__BRIEF__
Go through the entries below, count every line with the string "Kurta", and answer with only that number.

==========

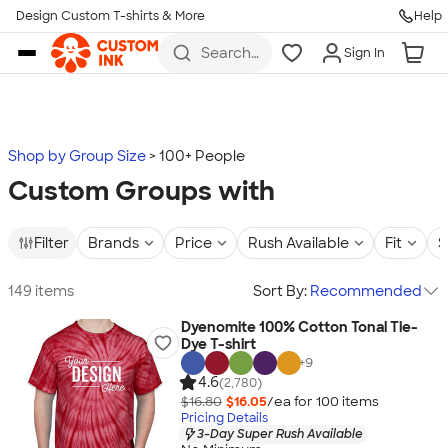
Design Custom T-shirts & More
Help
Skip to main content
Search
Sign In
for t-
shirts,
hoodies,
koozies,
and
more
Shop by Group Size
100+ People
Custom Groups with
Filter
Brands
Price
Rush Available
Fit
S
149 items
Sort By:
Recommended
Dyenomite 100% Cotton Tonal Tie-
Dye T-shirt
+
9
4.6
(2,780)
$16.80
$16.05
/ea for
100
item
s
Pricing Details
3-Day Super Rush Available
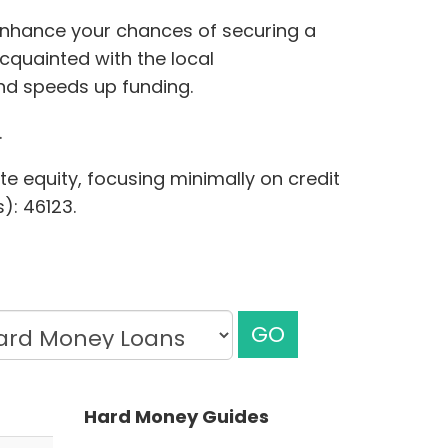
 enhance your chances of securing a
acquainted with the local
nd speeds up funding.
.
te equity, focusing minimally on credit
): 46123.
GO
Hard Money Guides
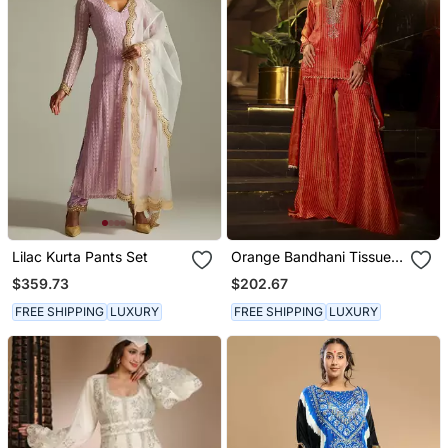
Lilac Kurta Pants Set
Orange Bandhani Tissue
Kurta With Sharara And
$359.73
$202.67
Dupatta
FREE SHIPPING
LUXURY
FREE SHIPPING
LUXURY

==========

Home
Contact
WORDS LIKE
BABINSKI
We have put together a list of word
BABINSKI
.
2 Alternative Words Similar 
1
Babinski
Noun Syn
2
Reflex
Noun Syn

==========

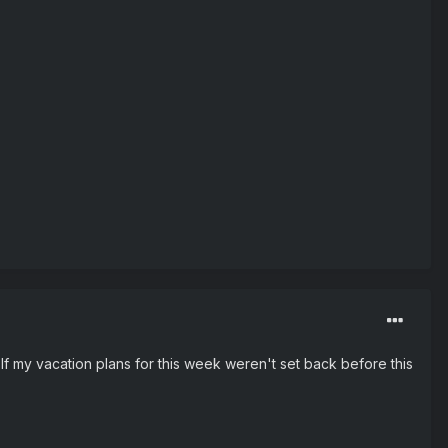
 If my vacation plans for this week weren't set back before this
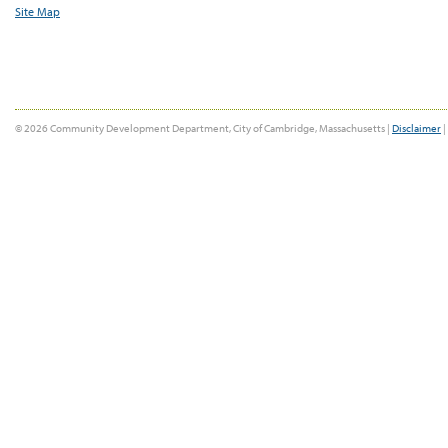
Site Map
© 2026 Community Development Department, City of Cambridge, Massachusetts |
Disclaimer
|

==========

__SOLVED EXERCISE__
2